15
Sep

New York, Nevada Special Elections Produce Big Winner for Enforcement Advocates

Published on September 15th, 2011

The results of the two special Congressional elections held Tuesday hold good news for immigration enforcement advocates.

In Nevada, Republican Mark Amodei defeated Democrat Kate Marshall to win a House seat vacated after GOP Senator John Ensign resigned in May following an ugly ethics scandal. Governor Brian Sandoval appointed U.S. Rep. Dean Heller to fill Ensign’s Senate seat.

Amodei’s victory was widely anticipated. But it has the added advantage of putting Heller, strongly opposed to illegal immigration, into the Senate where we need more friends but still keeping a strong voice in the House. Amodei: "Illegal immigration is to Nevada and the Southwest what Hurricane Katrina was to Louisiana." Watch Amodei make his statement here.

The news from New York is even better. The 9th District in Queens will send Republican Bob Turner to Congress after his landslide victory over Democrat David Weprin. Turner, the first Republican elected in the 9th District since 1920, campaigned on a strong immigration enforcement platform. At a pre-election candidates’ forum, Turner identified ending illegal immigration as a way to reduce U.S. unemployment. Turner also supports Arizona’s SB 1070 and ending automatic birthright citizenship for children born to illegal aliens. Turner replaces the disgraced Anthony Weiner who consistently voted in favor of amnesty and the DREAM Act.
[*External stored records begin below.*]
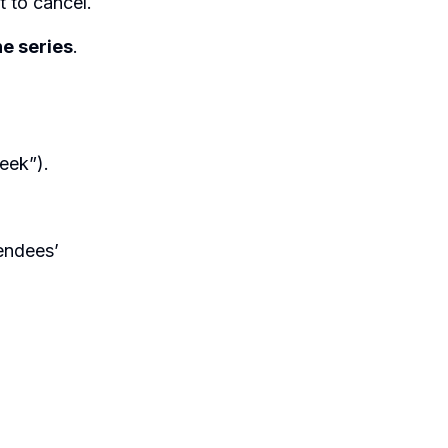
 to cancel.
e series
.
eek”).
endees’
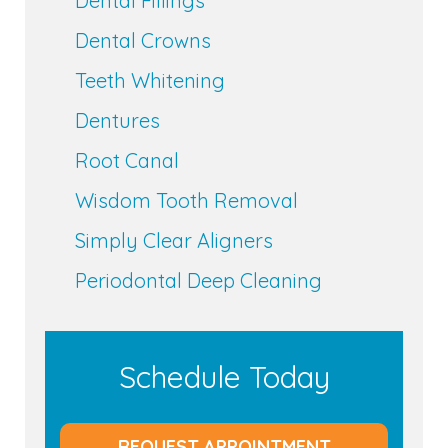
Dental Fillings
Dental Crowns
Teeth Whitening
Dentures
Root Canal
Wisdom Tooth Removal
Simply Clear Aligners
Periodontal Deep Cleaning
Schedule Today
REQUEST APPOINTMENT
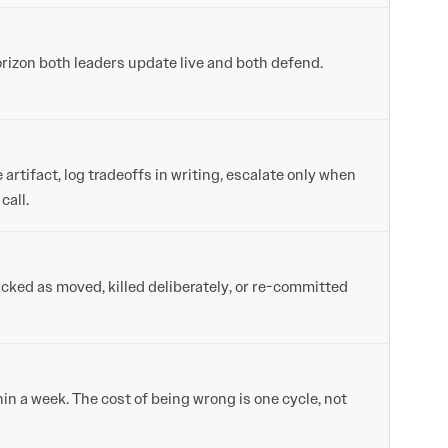
orizon both leaders update live and both defend.
tifact, log tradeoffs in writing, escalate only when
call.
cked as moved, killed deliberately, or re-committed
in a week. The cost of being wrong is one cycle, not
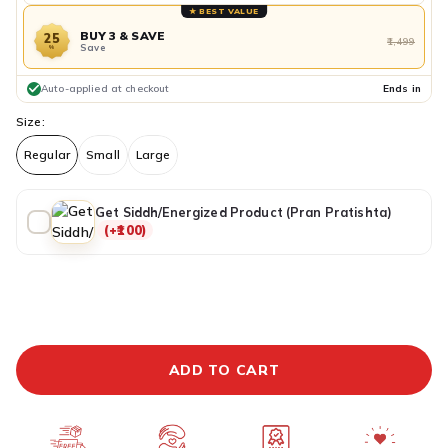
★ BEST VALUE
BUY 3 & SAVE
25
₹1,499
Save
%
Auto-applied at checkout
Ends in
Size:
Regular
Small
Large
Get Siddh/Energized Product (Pran Pratishta)
(+₹100)
ADDITIONAL PREPAID DISCOUNT
BUY IT NOW
ADD TO CART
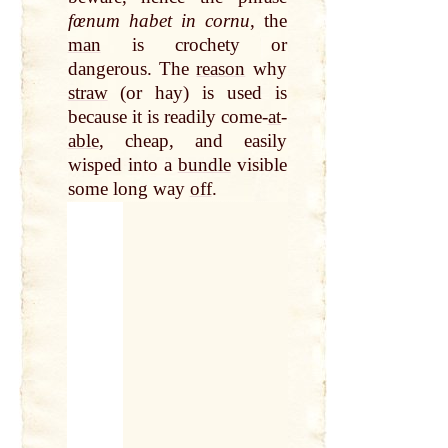
fœnum habet in cornu
, the
man
is crochety or
dangerous. The
reason
why
straw
(or hay) is used is
because it is readily come-
at
-
able
, cheap, and easily
wisped into a
bundle
visible
some long way
off
.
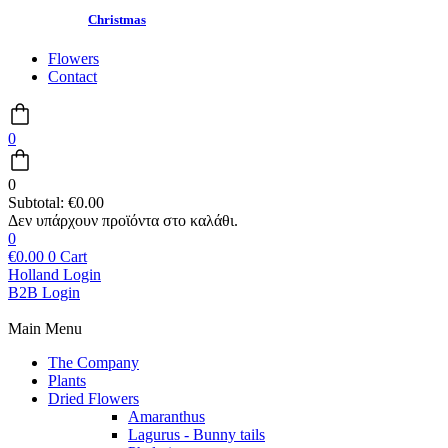
Christmas
Flowers
Contact
0
0
Subtotal:
€
0.00
0
€
0.00
0
Cart
Holland Login
B2B Login
Main Menu
The Company
Plants
Dried Flowers
Amaranthus
Lagurus - Bunny tails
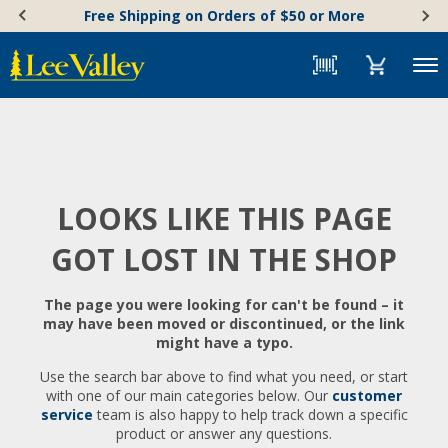
Skip
Accessibility
Free Shipping on Orders of $50 or More
to
Statement
content
Menu
LOOKS LIKE THIS PAGE
GOT LOST IN THE SHOP
The page you were looking for can't be found – it
may have been moved or discontinued, or the link
might have a typo.
Use the search bar above to find what you need, or start
with one of our main categories below. Our
customer
service
team is also happy to help track down a specific
product or answer any questions.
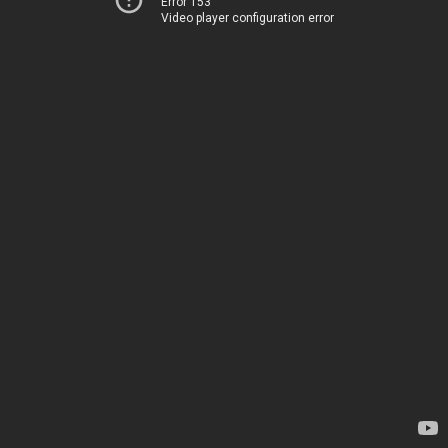
Error 153
Video player configuration error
Whether the Nevada and New York elections are another indication of growing dissatisfaction with President Obama that portends badly for him in 2012 or just low turnout, isolated cases that have no broad significance depends on who you ask.

Republican National Committee Chairman Reince Priebus said that in New York and Nevada, the elections were a "referendum on the failed policies of President Obama and congressional Democrats." Priebus noted that only a week after the president outlined his American Jobs Act, voters went to the polls and sent two new Republicans to Washington, "overwhelmingly rejecting Obama's Stimulus II." As Priebus sees it, the results "should be cause for concern for Democrats across the country."

Not surprisingly, Democrats dismiss the two losses. New York Rep. Steve Israel, chairman of the Democratic Congressional Campaign Committee believes that Tuesday’s "are not reflective of what will happen in November 2012." [NV, NY Special Elections: A Big Victory or No Big Deal? by Paul Steinhauser, CNN, September 14, 2011]

Really, what else can Israel say? But Israel’s whistling past the graveyard aside, one thing is clear: the national trend toward more federal immigration enforcement continues to move ahead and that bodes poorly in 2012 for Democrats from Obama down who have aggressively encouraged illegal immigration and supported more entitlements for aliens.